# The number 90^9 has 1900 different positive integral divisors. How many of these are squares of integers?

## The answer is 250 but I'm not sure how to get there. (Number theory isn't one of my strong suits).

Jul 21, 2016

Wow - I get to answer my own question.

#### Explanation:

It turns out that the approach is a combination of combinatorics and number theory. We begin by factoring ${90}^{9}$ into its prime factors:
${90}^{9} = {\left(5 \cdot 3 \cdot 3 \cdot 2\right)}^{9}$
$= {\left(5 \cdot {3}^{2} \cdot 2\right)}^{9}$
$= {5}^{9} \cdot {3}^{18} \cdot {2}^{9}$

The trick here is to figure out how to find squares of integers, which is relatively simple. Squares of integers can be generated in a variety of ways from this factorization:
${5}^{9} \cdot {3}^{18} \cdot {2}^{9}$

We can see that ${5}^{0}$, for example, is a square of an integer and a divisor of ${90}^{9}$; likewise, ${5}^{2}$, ${5}^{4}$,${5}^{6}$, and ${5}^{8}$ all meet these conditions as well. Therefore, we have 5 possible ways to configure a divisor of ${90}^{9}$ that is a square of an integer, using 5s alone.
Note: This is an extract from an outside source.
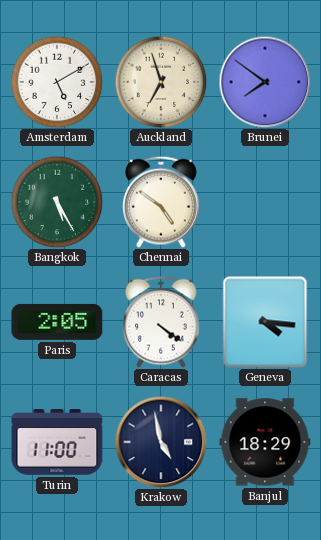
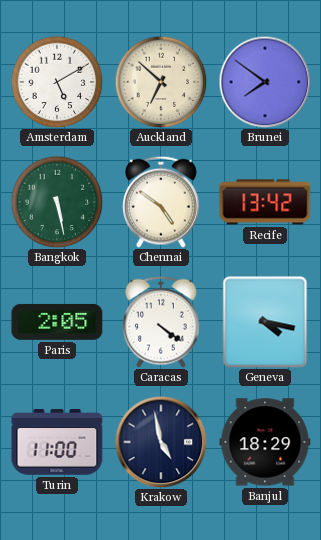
Auckland: 6:57 -> 6:52
Bangkok: 5:25 -> 5:28
Recife: none -> 13:42
Geneva: 4:16 -> 4:17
The same reasoning applies to ${3}^{18}$ and ${2}^{9}$. Every even power of these prime factors - 0, 2, 4, 6, 8, 10, 12, 14, 16, 18 (10 total) for 3 and 0, 2, 4, 6, 8 (5 total) for 2 - is a perfect square who is a divisor of ${90}^{9}$. Furthermore, any combination of these prime divisors who have even powers also satisfies the conditions. For instance, ${\left({2}^{2} \cdot {5}^{2}\right)}^{2}$ is a square of an integer, as is ${\left({3}^{8} \cdot {2}^{4}\right)}^{2}$; and both, being made up of divisors of ${90}^{9}$, are also divisors of ${90}^{9}$.

Thus the desired number of squares of integers that are divisors of ${90}^{9}$ is given by $5 \cdot 10 \cdot 5$, which is the multiplication of the possible choices for each prime factor (5 for 5, 10 for 3, and 5 for 2). This is equal to $250$, which is the correct answer.